__Data records__:

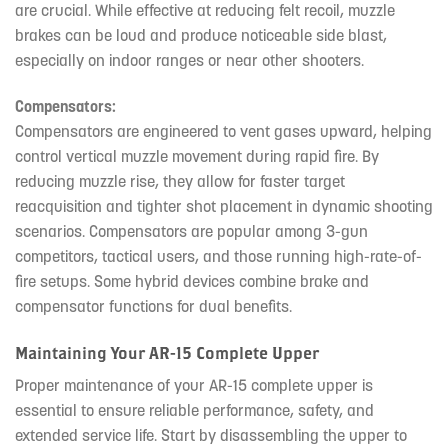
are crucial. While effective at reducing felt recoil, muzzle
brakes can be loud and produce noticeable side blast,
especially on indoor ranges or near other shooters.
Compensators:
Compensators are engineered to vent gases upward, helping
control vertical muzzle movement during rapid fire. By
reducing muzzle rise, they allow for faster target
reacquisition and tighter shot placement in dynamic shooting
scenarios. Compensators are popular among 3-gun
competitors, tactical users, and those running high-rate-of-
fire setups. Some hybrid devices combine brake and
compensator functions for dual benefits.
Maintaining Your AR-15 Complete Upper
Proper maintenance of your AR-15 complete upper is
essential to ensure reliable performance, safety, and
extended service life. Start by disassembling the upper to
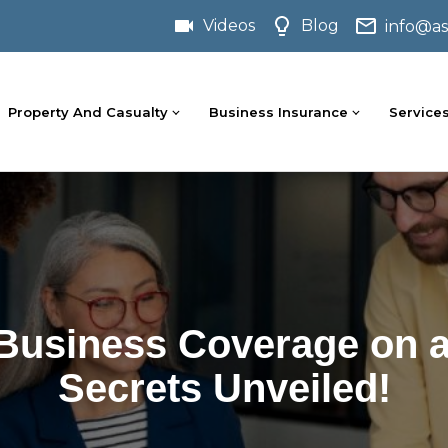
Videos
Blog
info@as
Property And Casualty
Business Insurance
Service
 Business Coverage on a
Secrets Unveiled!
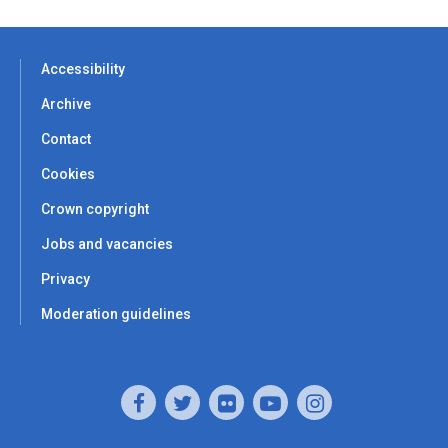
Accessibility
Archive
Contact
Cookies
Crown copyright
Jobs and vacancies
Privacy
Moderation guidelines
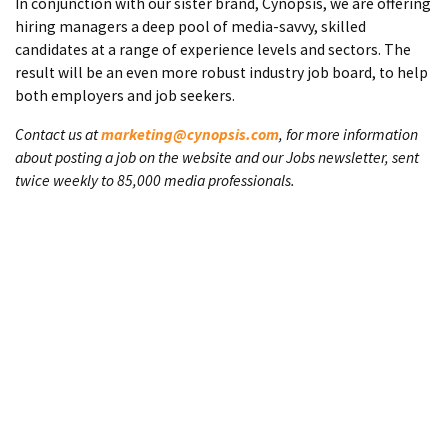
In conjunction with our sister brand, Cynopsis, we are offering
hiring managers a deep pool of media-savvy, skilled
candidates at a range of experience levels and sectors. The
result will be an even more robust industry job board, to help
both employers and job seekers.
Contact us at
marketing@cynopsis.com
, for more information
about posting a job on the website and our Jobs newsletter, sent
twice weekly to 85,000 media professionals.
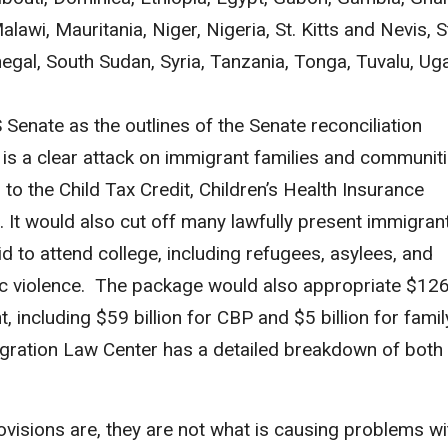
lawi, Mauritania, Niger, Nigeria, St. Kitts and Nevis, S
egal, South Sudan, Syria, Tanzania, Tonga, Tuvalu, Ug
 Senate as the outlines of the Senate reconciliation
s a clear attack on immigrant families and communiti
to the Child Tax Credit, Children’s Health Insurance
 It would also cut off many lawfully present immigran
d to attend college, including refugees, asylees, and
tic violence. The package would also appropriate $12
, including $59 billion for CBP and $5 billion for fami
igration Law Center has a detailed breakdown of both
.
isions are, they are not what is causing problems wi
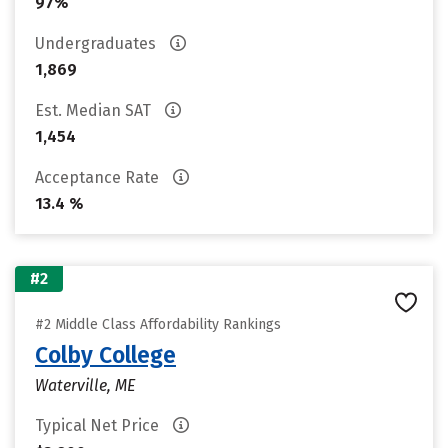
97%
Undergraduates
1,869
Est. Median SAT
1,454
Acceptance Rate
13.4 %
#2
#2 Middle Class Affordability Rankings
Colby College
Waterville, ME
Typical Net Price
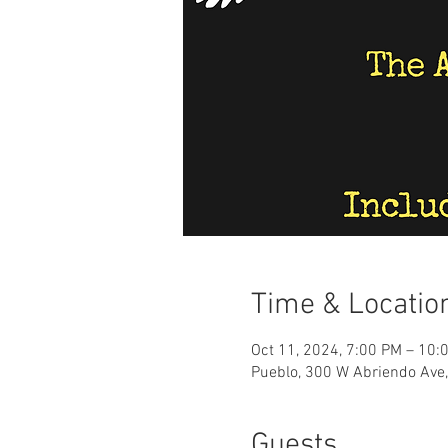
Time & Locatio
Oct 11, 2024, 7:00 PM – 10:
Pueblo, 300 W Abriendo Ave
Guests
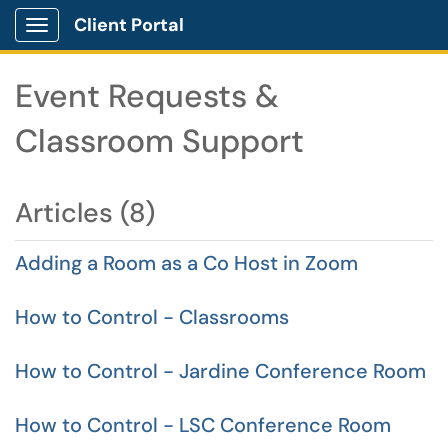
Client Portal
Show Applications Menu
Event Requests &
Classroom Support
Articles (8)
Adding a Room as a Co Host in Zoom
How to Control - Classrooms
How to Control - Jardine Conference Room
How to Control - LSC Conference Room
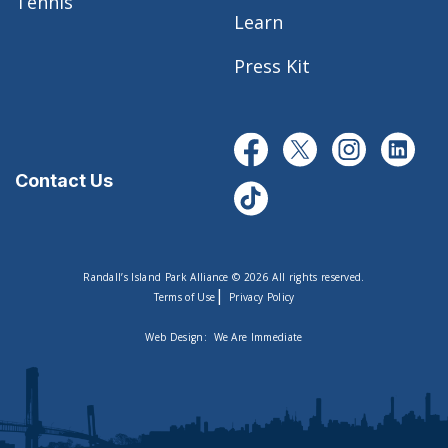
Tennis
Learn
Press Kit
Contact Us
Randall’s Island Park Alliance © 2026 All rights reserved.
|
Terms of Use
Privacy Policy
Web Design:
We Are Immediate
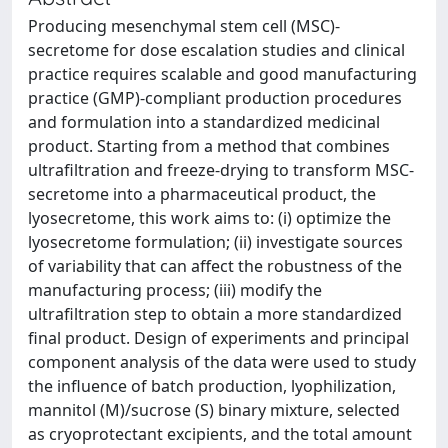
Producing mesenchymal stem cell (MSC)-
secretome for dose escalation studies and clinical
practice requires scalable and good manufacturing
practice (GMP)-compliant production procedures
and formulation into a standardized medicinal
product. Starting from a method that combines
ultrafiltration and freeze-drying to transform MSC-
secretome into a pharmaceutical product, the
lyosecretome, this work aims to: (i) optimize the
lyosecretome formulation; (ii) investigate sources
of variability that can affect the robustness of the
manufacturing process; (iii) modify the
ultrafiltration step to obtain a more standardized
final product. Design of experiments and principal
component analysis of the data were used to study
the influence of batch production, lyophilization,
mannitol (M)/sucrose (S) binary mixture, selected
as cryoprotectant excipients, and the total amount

__What to do__: Repeat the data above exactly, but not the pictures.

__Solution__:
are crucial. While effective at reducing felt recoil, muzzle
brakes can be loud and produce noticeable side blast,
especially on indoor ranges or near other shooters.
Compensators:
Compensators are engineered to vent gases upward, helping
control vertical muzzle movement during rapid fire. By
reducing muzzle rise, they allow for faster target
reacquisition and tighter shot placement in dynamic shooting
scenarios. Compensators are popular among 3-gun
competitors, tactical users, and those running high-rate-of-
fire setups. Some hybrid devices combine brake and
compensator functions for dual benefits.
Maintaining Your AR-15 Complete Upper
Proper maintenance of your AR-15 complete upper is
essential to ensure reliable performance, safety, and
extended service life. Start by disassembling the upper to
Videos
Blog
info@as
Property And Casualty
Business Insurance
Service
 Business Coverage on a
Secrets Unveiled!
Accessibility
Archive
Contact
Cookies
Crown copyright
Jobs and vacancies
Privacy
Moderation guidelines
In conjunction with our sister brand, Cynopsis, we are offering
hiring managers a deep pool of media-savvy, skilled
candidates at a range of experience levels and sectors. The
result will be an even more robust industry job board, to help
both employers and job seekers.
Contact us at
marketing@cynopsis.com
, for more information
about posting a job on the website and our Jobs newsletter, sent
twice weekly to 85,000 media professionals.
lawi, Mauritania, Niger, Nigeria, St. Kitts and Nevis, S
egal, South Sudan, Syria, Tanzania, Tonga, Tuvalu, Ug
 Senate as the outlines of the Senate reconciliation
s a clear attack on immigrant families and communiti
to the Child Tax Credit, Children’s Health Insurance
 It would also cut off many lawfully present immigran
d to attend college, including refugees, asylees, and
tic violence. The package would also appropriate $12
, including $59 billion for CBP and $5 billion for fami
igration Law Center has a detailed breakdown of both
.
isions are, they are not what is causing problems wi
97%
Undergraduates
1,869
Est. Median SAT
1,454
Acceptance Rate
13.4 %
#2
#2 Middle Class Affordability Rankings
Colby College
Waterville, ME
Typical Net Price
Time & Locatio
Oct 11, 2024, 7:00 PM – 10:
Pueblo, 300 W Abriendo Ave
Guests
Client Portal
Show Applications Menu
Event Requests &
Classroom Support
Articles (8)
Adding a Room as a Co Host in Zoom
How to Control - Classrooms
How to Control - Jardine Conference Room
How to Control - LSC Conference Room
Tennis
Learn
Press Kit
Contact Us
Randall’s Island Park Alliance © 2026 All rights reserved.
|
Terms of Use
Privacy Policy
Web Design:
We Are Immediate
Producing mesenchymal stem cell (MSC)-
secretome for dose escalation studies and clinical
practice requires scalable and good manufacturing
practice (GMP)-compliant production procedures
and formulation into a standardized medicinal
product. Starting from a method that combines
ultrafiltration and freeze-drying to transform MSC-
secretome into a pharmaceutical product, the
lyosecretome, this work aims to: (i) optimize the
lyosecretome formulation; (ii) investigate sources
of variability that can affect the robustness of the
manufacturing process; (iii) modify the
ultrafiltration step to obtain a more standardized
final product. Design of experiments and principal
component analysis of the data were used to study
the influence of batch production, lyophilization,
mannitol (M)/sucrose (S) binary mixture, selected
as cryoprotectant excipients, and the total amount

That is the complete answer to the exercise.